Multi-head attention

The main idea behind multi-head attention is to analyze the text from different context/scenarios. When we human read/listen to a natural language, we understand it from different context. One example context could be the grammatical correctness, another context could be the sentiment carried by that text. There could be possibly various contexts through which a natural language is perceived by our mind. The above demonstration of attention scores of the tokens is analyzing the tokens from one context. Hence, in multi-head attention, the process of representing the tokens as attention-score weighted tokens is repeated many times in parallel. In each “head” the learned attention score will be different for the tokens. It means, the tokens are related differently to other tokens in different context. It’s usual to use 8 heads, 16 heads, 32 heads or even more heads in multi-head attention.

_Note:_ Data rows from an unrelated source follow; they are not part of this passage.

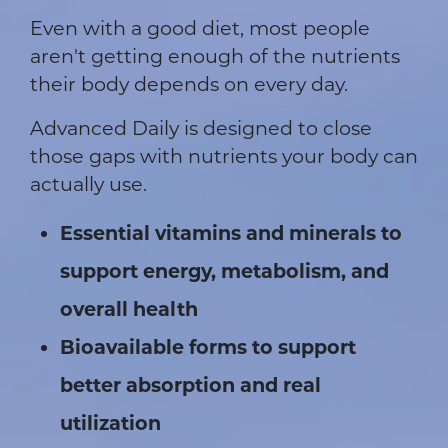
Even with a good diet, most people
aren't getting enough of the nutrients
their body depends on every day.
Advanced Daily is designed to close
those gaps with nutrients your body can
actually use.
Essential vitamins and minerals to
support energy, metabolism, and
overall health
Bioavailable forms to support
better absorption and real
utilization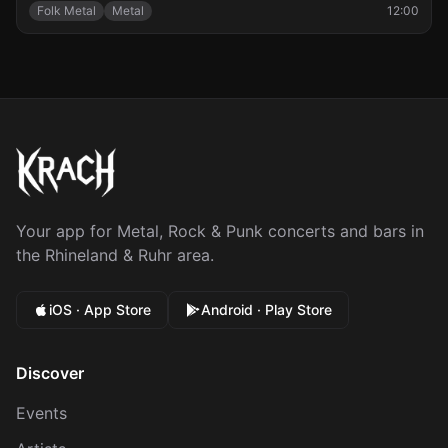
Folk Metal
Metal
12:00
Your app for Metal, Rock & Punk concerts and bars in
the Rhineland & Ruhr area.
iOS · App Store
Android · Play Store
Discover
Events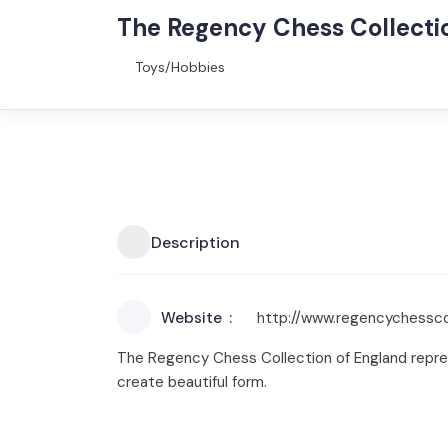
The Regency Chess Collect
Toys/Hobbies
Description
Website
http://www.regencychessco
The Regency Chess Collection of England repres
create beautiful form.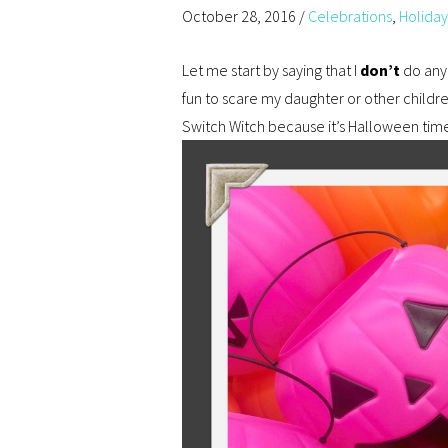
October 28, 2016
/
Celebrations
,
Holiday
Let me start by saying that I
don’t
do anyt
fun to scare my daughter or other childre
Switch Witch because it’s Halloween tim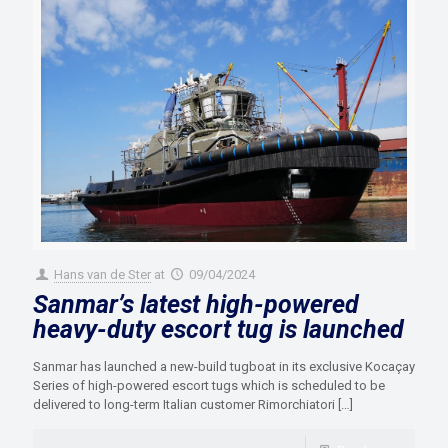
Hans van de Ster
at
09/04/2024
Sanmar’s latest high-powered
heavy-duty escort tug is launched
Sanmar has launched a new-build tugboat in its exclusive Kocaçay
Series of high-powered escort tugs which is scheduled to be
delivered to long-term Italian customer Rimorchiatori
[…]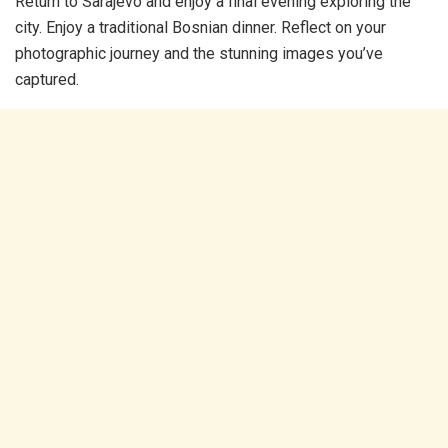
Return to Sarajevo and enjoy a final evening exploring the
city. Enjoy a traditional Bosnian dinner. Reflect on your
photographic journey and the stunning images you’ve
captured.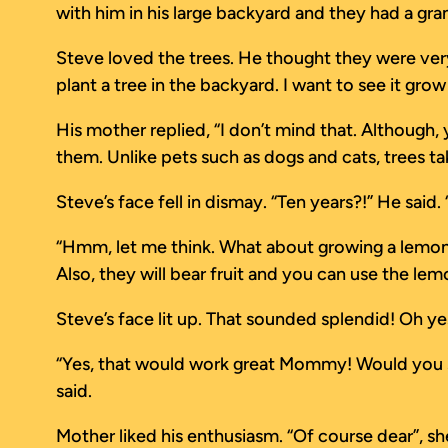
with him in his large backyard and they had a gr
Steve loved the trees. He thought they were very
plant a tree in the backyard. I want to see it grow
His mother replied, “I don’t mind that. Although,
them. Unlike pets such as dogs and cats, trees t
Steve’s face fell in dismay. “Ten years?!” He said. 
“Hmm, let me think. What about growing a lemon tr
Also, they will bear fruit and you can use the l
Steve’s face lit up. That sounded splendid! Oh ye
“Yes, that would work great Mommy! Would you show
said.
Mother liked his enthusiasm. “Of course dear”, she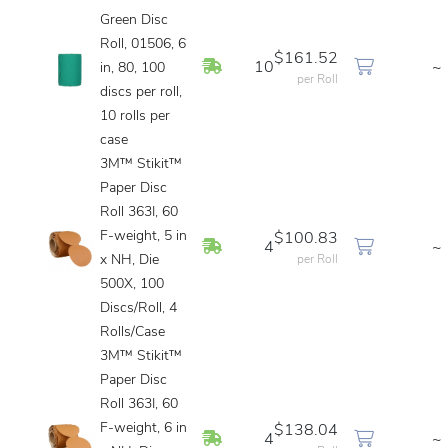
Green Disc
Roll, 01506, 6
$161.52
In Stock
10
~
in, 80, 100
per Roll
discs per roll,
10 rolls per
case
3M™ Stikit™
Paper Disc
Roll 363I, 60
F-weight, 5 in
$100.83
In Stock
4
~
x NH, Die
per Roll
500X, 100
Discs/Roll, 4
Rolls/Case
3M™ Stikit™
Paper Disc
Roll 363I, 60
F-weight, 6 in
$138.04
In Stock
4
~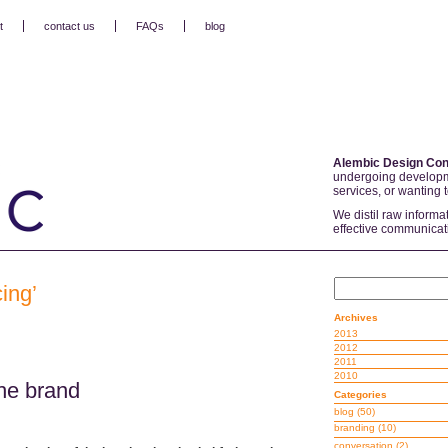
t
contact us
FAQs
blog
Alembic Design Con
undergoing developm
services, or wanting 
We distil raw informa
effective communicat
ing’
Archives
2013
2012
2011
2010
he brand
Categories
blog
(50)
branding
(10)
conversation
(2)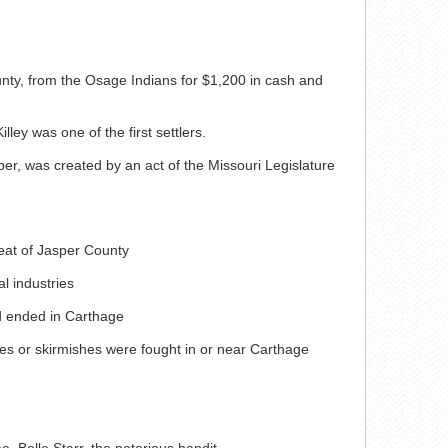
nty, from the Osage Indians for $1,200 in cash and
ley was one of the first settlers.
r, was created by an act of the Missouri Legislature
eat of Jasper County
l industries
d ended in Carthage
les or skirmishes were fought in or near Carthage
, Belle Starr, the notorious bandit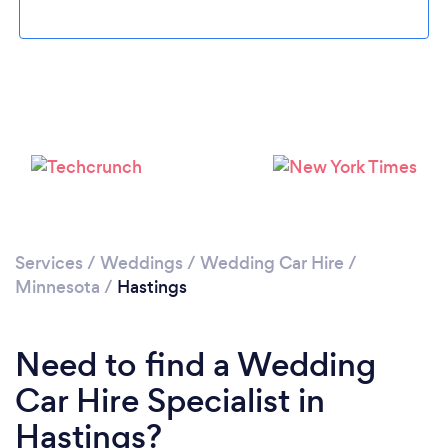
Please wait ...
Services
/
Weddings
/
Wedding Car Hire
/
Minnesota
/
Hastings
Need to find a Wedding
Car Hire Specialist in
Hastings?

In each head, the tokens are represented as I have shown in the above section. At the end of the multi-head attention, the token representations are concatenated together to get a new representation.

If we have 8 heads, the token “There” would be represented as:

There_H1 + There_H2 + . . . . . . + There_H8

(Here, + denotes concatenation).

The output from the encoder block now has a new representation of input text by analyzing it’s importance to other tokens and by analyzing the text in different contexts.

Decoder

The encoder block is responsible for processing the input sequence of texts whereas the decoder is where the input representations coming out of the encoder block interacts with the supposed output sequence or the output sequence generated by the model so far.

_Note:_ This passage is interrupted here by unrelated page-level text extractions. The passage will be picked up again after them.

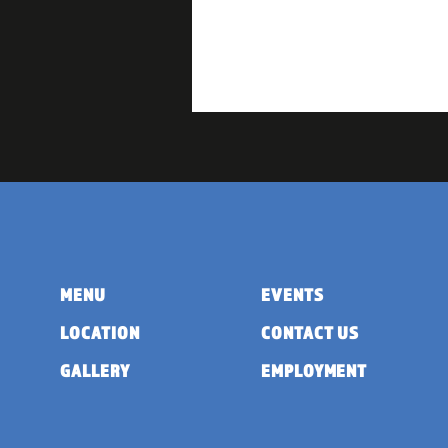
MENU
EVENTS
LOCATION
CONTACT US
GALLERY
EMPLOYMENT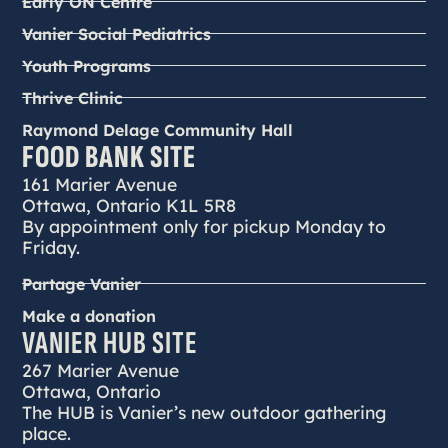
Early ON Centre
Vanier Social Pediatrics
Youth Programs
Thrive Clinic
Raymond Delage Community Hall
FOOD BANK SITE
161 Marier Avenue
Ottawa, Ontario K1L 5R8
By appointment only for pickup Monday to
Friday.
Partage Vanier
Make a donation
VANIER HUB SITE
267 Marier Avenue
Ottawa, Ontario
The HUB is Vanier’s new outdoor gathering
place.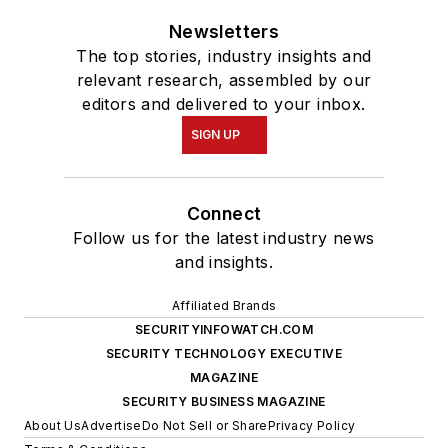
Newsletters
The top stories, industry insights and
relevant research, assembled by our
editors and delivered to your inbox.
SIGN UP
Connect
Follow us for the latest industry news
and insights.
Affiliated Brands
SECURITYINFOWATCH.COM
SECURITY TECHNOLOGY EXECUTIVE
MAGAZINE
SECURITY BUSINESS MAGAZINE
About Us
Advertise
Do Not Sell or Share
Privacy Policy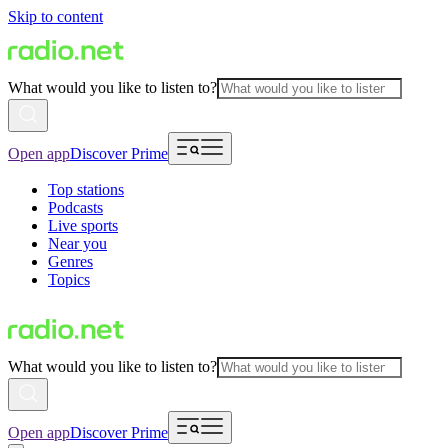
Skip to content
What would you like to listen to?
Open app
Discover Prime
Top stations
Podcasts
Live sports
Near you
Genres
Topics
What would you like to listen to?
Open app
Discover Prime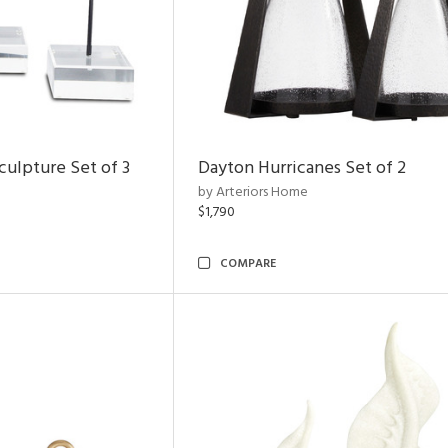
ulpture Set of 3
Dayton Hurricanes Set of 2
by Arteriors Home
$1,790
COMPARE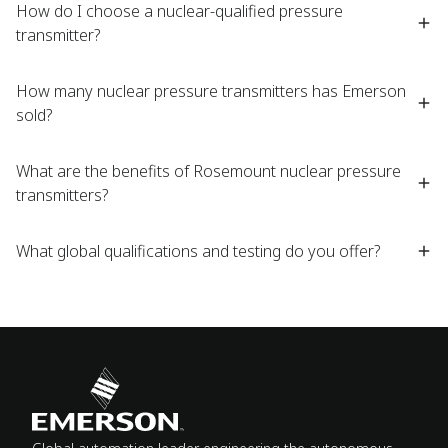
How do I choose a nuclear-qualified pressure
transmitter? ​
How many nuclear pressure transmitters has Emerson
sold?​
What are the benefits of Rosemount nuclear pressure
transmitters?​
What global qualifications and testing do you offer?​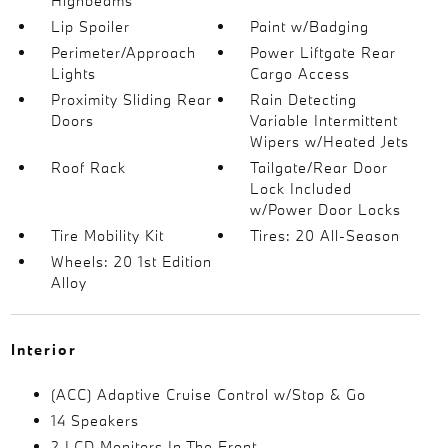
Highbeams
Lip Spoiler
Paint w/Badging
Perimeter/Approach
Power Liftgate Rear
Lights
Cargo Access
Proximity Sliding Rear
Rain Detecting
Doors
Variable Intermittent
Wipers w/Heated Jets
Roof Rack
Tailgate/Rear Door
Lock Included
w/Power Door Locks
Tire Mobility Kit
Tires: 20 All-Season
Wheels: 20 1st Edition
Alloy
Interior
(ACC) Adaptive Cruise Control w/Stop & Go
14 Speakers
2 LCD Monitors In The Front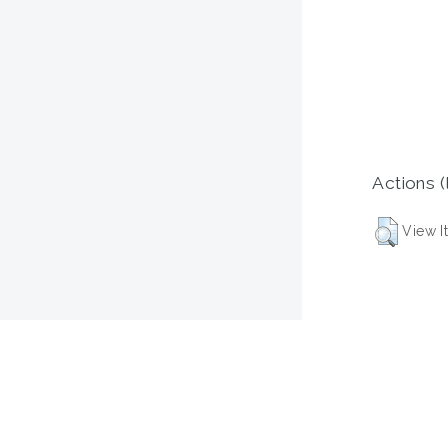
Actions (
View I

Let’s say we are training our model to translate text from english to french and the english text is “There is a red car.”

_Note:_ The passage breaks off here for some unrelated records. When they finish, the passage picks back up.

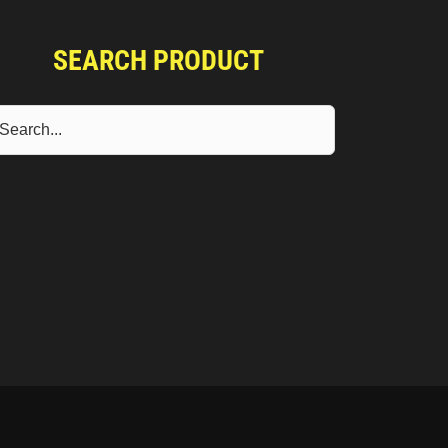
SEARCH PRODUCT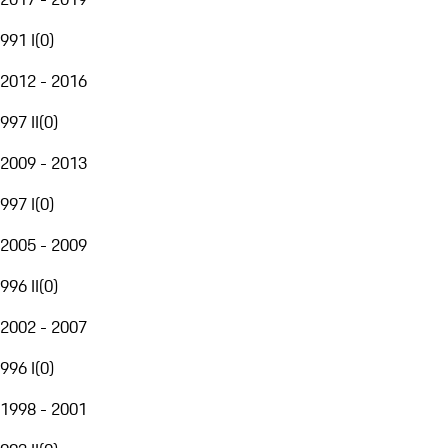
991 I
(
0
)
2012 - 2016
997 II
(
0
)
2009 - 2013
997 I
(
0
)
2005 - 2009
996 II
(
0
)
2002 - 2007
996 I
(
0
)
1998 - 2001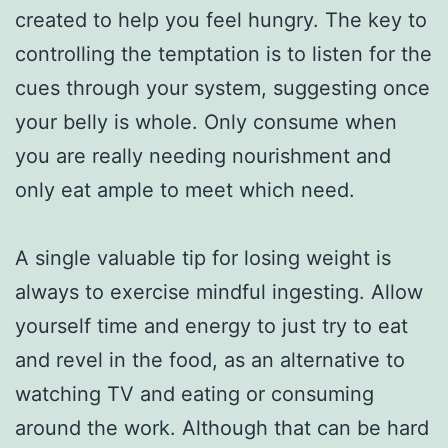
created to help you feel hungry. The key to
controlling the temptation is to listen for the
cues through your system, suggesting once
your belly is whole. Only consume when
you are really needing nourishment and
only eat ample to meet which need.
A single valuable tip for losing weight is
always to exercise mindful ingesting. Allow
yourself time and energy to just try to eat
and revel in the food, as an alternative to
watching TV and eating or consuming
around the work. Although that can be hard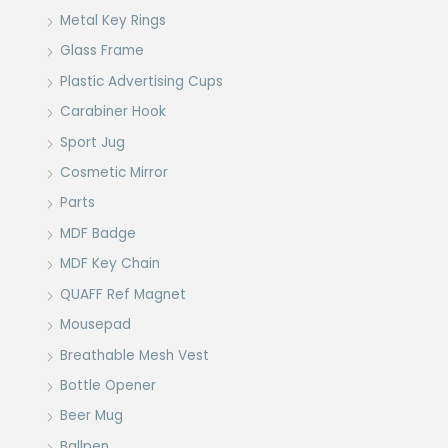
Metal Key Rings
Glass Frame
Plastic Advertising Cups
Carabiner Hook
Sport Jug
Cosmetic Mirror
Parts
MDF Badge
MDF Key Chain
QUAFF Ref Magnet
Mousepad
Breathable Mesh Vest
Bottle Opener
Beer Mug
Ballpen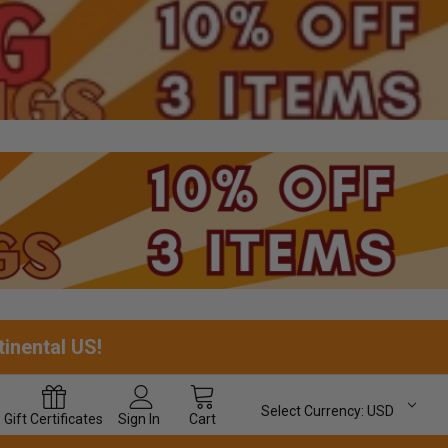
tinental US!
Select Currency:
USD
Gift
Certificates
Sign In
Cart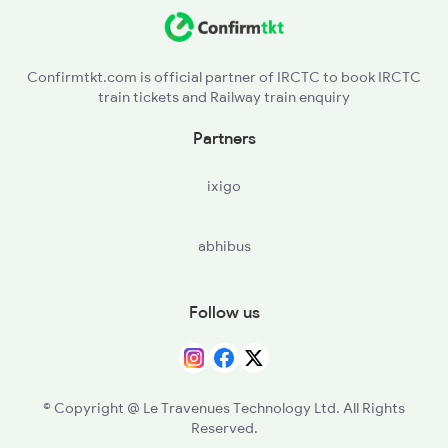
NDKD - Nadikude Jn
PGRL - Piduguralla
Confirmtkt.com is official partner of IRCTC to book IRCTC
train tickets and Railway train enquiry
SAP - Sattenapalle
Partners
GNT - Guntur Jn
ixigo
abhibus
Follow us
© Copyright @ Le Travenues Technology Ltd. All Rights
Reserved.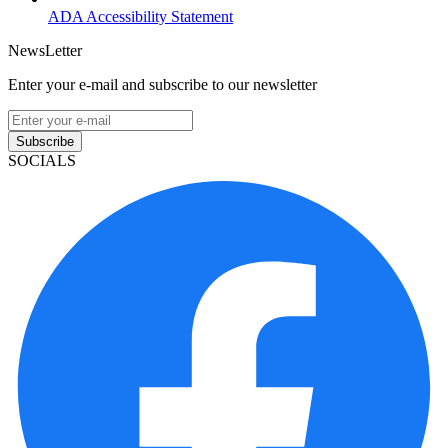
ADA Accessibility Statement
NewsLetter
Enter your e-mail and subscribe to our newsletter
Subscribe
SOCIALS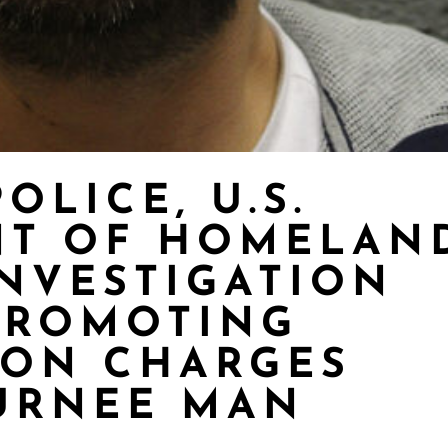
OLICE, U.S.
NT OF HOMELAN
INVESTIGATION
PROMOTING
ION CHARGES
URNEE MAN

Fig 6: Interaction of input sequence(encoder representation) with the output sequence

At the beginning, we just have an input sequence so the output seq. is just an added <start> token. The input sequence interacts with this <start> token just as described above in the encoder section. This is called encoder-decoder attention. The output sequence also interacts with itself (self-attention). After these interactions we have a new representation of the supposed output for the first step out of the decoder. The first output token is concatenated with the <start> token and the self-attention and encoder-decoder attention operation happens inside the decoder to generate the next token. The intermediate step after generating 4th token is shown in the second part of figure 6. This way of generating next token by analyzing the previously generated tokens with the input representation is known as auto-regressive generation. This process goes on until the model generates an <end> token.

GPT like models

LLM like ChatGPT is a fine-tuned version of the GPT model. The GPT model is based on the transformer architecture but it just takes the Decoder part of it. Since it doesn’t have an encoder, it is not trained using the sequence-to-sequence generation objective. Instead, the GPT model is trained on the next word prediction. Like I described in the decoder section above, The decoder-only model starts with some sequence of text as a context and tries to generate the correct next word by applying the self-attention. It doesn’t apply encoder-decoder attention as there is no encoder layer and the generation happens in an auto-regressive fashion until the model generates <end> token.

What was stopping ChatGPT like model before transformer?

The direct path provided by the attention mechanism for each token to interact with other tokens helped the model to understand the language and task better. RNN relied on the the intermediate steps for the first token to interact with 100th token. The multi-head attention enabled the transformer model to analyze the text from various contexts which was lacking in previous models like RNNs.

These are the improvements on representational capacity of the model. However, the biggest improvement came from the parallelizing the training of the transformers. The direct path of interactions among tokens meant the training could be massively parallelized. Due to this, we were able to create and train huge models with millions and billions of parameters using a vast network of powerful GPUs. This enabled an era of Large Language Models.